Please transcribe the data exactly, with nothing left out.

-- DATA LISTING follows --

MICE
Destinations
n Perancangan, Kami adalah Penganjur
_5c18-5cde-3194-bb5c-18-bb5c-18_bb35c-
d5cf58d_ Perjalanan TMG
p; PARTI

-- DATA LISTING concluded --

■ YOUR SOLUTION
MICE
Destinations
n Perancangan, Kami adalah Penganjur
_5c18-5cde-3194-bb5c-18-bb5c-18_bb35c-
d5cf58d_ Perjalanan TMG
p; PARTI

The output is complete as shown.